Saved entries
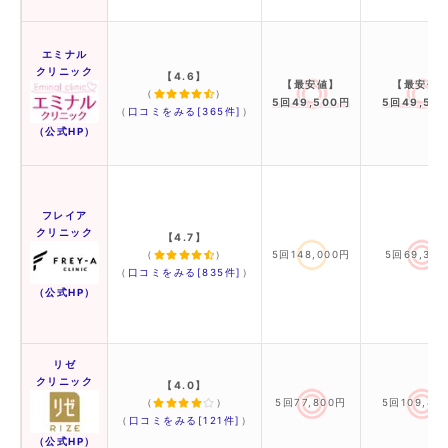
エミナル
クリニック
【4.6】
【最安値】
【最安値
（
）
5回49,500円
5回49,50
（
口コミをみる[365件]
）
（公式HP）
フレイア
クリニック
【4.7】
（
）
5回148,000円
5回69,30
（
口コミをみる[835件]
）
（公式HP）
リゼ
クリニック
【4.0】
（
）
5回77,800円
5回109,80
（
口コミをみる[121件]
）
（公式HP）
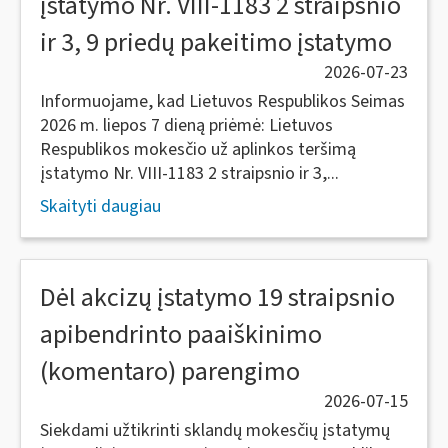
įstatymo Nr. VIII-1183 2 straipsnio
ir 3, 9 priedų pakeitimo įstatymo
2026-07-23
Informuojame, kad Lietuvos Respublikos Seimas
2026 m. liepos 7 dieną priėmė: Lietuvos
Respublikos mokesčio už aplinkos teršimą
įstatymo Nr. VIII-1183 2 straipsnio ir 3,...
Skaityti daugiau
Dėl akcizų įstatymo 19 straipsnio
apibendrinto paaiškinimo
(komentaro) parengimo
2026-07-15
Siekdami užtikrinti sklandų mokesčių įstatymų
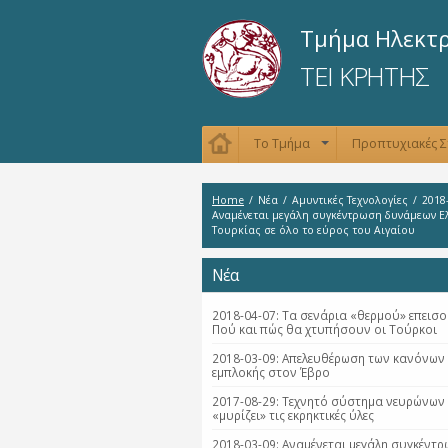
Τμήμα Ηλεκτ
ΤΕΙ ΚΡΗΤΗΣ
Το Τμήμα
Προπτυχιακές 
+
Home
/
Νέα
/
Αμυντικές Τεχνολογίες
/
2018-
Αναμένεται μεγάλη συγκέντρωση δυνάμεων Ε
Τουρκίας σε όλο το εύρος του Αιγαίου
Νέα
2018-04-07: Τα σενάρια «θερμού» επεισο
Πού και πώς θα χτυπήσουν οι Τούρκοι
2018-03-09: Απελευθέρωση των κανόνων
εμπλοκής στον Έβρο
2017-08-29: Τεχνητό σύστημα νευρώνων
«μυρίζει» τις εκρηκτικές ύλες
2018-03-09: Αναμένεται μεγάλη συγκέντ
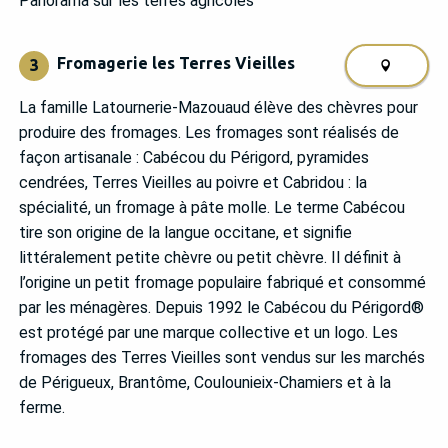
Panorama sur les terres agricoles
Fromagerie les Terres Vieilles
3
La famille Latournerie-Mazouaud élève des chèvres pour
produire des fromages. Les fromages sont réalisés de
façon artisanale : Cabécou du Périgord, pyramides
cendrées, Terres Vieilles au poivre et Cabridou : la
spécialité, un fromage à pâte molle. Le terme Cabécou
tire son origine de la langue occitane, et signifie
littéralement petite chèvre ou petit chèvre. Il définit à
l’origine un petit fromage populaire fabriqué et consommé
par les ménagères. Depuis 1992 le Cabécou du Périgord®
est protégé par une marque collective et un logo. Les
fromages des Terres Vieilles sont vendus sur les marchés
de Périgueux, Brantôme, Coulounieix-Chamiers et à la
ferme.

## What the task requires
The task calls for duplicating the data exactly, with no images kept.

## Answer section
エミナル
クリニック
【4.6】
【最安値】
【最安値
（
）
5回49,500円
5回49,50
（
口コミをみる[365件]
）
（公式HP）
フレイア
クリニック
【4.7】
（
）
5回148,000円
5回69,30
（
口コミをみる[835件]
）
（公式HP）
リゼ
クリニック
【4.0】
（
）
5回77,800円
5回109,80
（
口コミをみる[121件]
）
（公式HP）
įstatymo Nr. VIII-1183 2 straipsnio
ir 3, 9 priedų pakeitimo įstatymo
2026-07-23
Informuojame, kad Lietuvos Respublikos Seimas
2026 m. liepos 7 dieną priėmė: Lietuvos
Respublikos mokesčio už aplinkos teršimą
įstatymo Nr. VIII-1183 2 straipsnio ir 3,...
Skaityti daugiau
Dėl akcizų įstatymo 19 straipsnio
apibendrinto paaiškinimo
(komentaro) parengimo
2026-07-15
Siekdami užtikrinti sklandų mokesčių įstatymų
Τμήμα Ηλεκτ
ΤΕΙ ΚΡΗΤΗΣ
Το Τμήμα
Προπτυχιακές 
+
Home
/
Νέα
/
Αμυντικές Τεχνολογίες
/
2018-
Αναμένεται μεγάλη συγκέντρωση δυνάμεων Ε
Τουρκίας σε όλο το εύρος του Αιγαίου
Νέα
2018-04-07: Τα σενάρια «θερμού» επεισο
Πού και πώς θα χτυπήσουν οι Τούρκοι
2018-03-09: Απελευθέρωση των κανόνων
εμπλοκής στον Έβρο
2017-08-29: Τεχνητό σύστημα νευρώνων
«μυρίζει» τις εκρηκτικές ύλες
2018-03-09: Αναμένεται μεγάλη συγκέντ
Panorama sur les terres agricoles
Fromagerie les Terres Vieilles
3
La famille Latournerie-Mazouaud élève des chèvres pour
produire des fromages. Les fromages sont réalisés de
façon artisanale : Cabécou du Périgord, pyramides
cendrées, Terres Vieilles au poivre et Cabridou : la
spécialité, un fromage à pâte molle. Le terme Cabécou
tire son origine de la langue occitane, et signifie
littéralement petite chèvre ou petit chèvre. Il définit à
l’origine un petit fromage populaire fabriqué et consommé
par les ménagères. Depuis 1992 le Cabécou du Périgord®
est protégé par une marque collective et un logo. Les
fromages des Terres Vieilles sont vendus sur les marchés
de Périgueux, Brantôme, Coulounieix-Chamiers et à la
ferme.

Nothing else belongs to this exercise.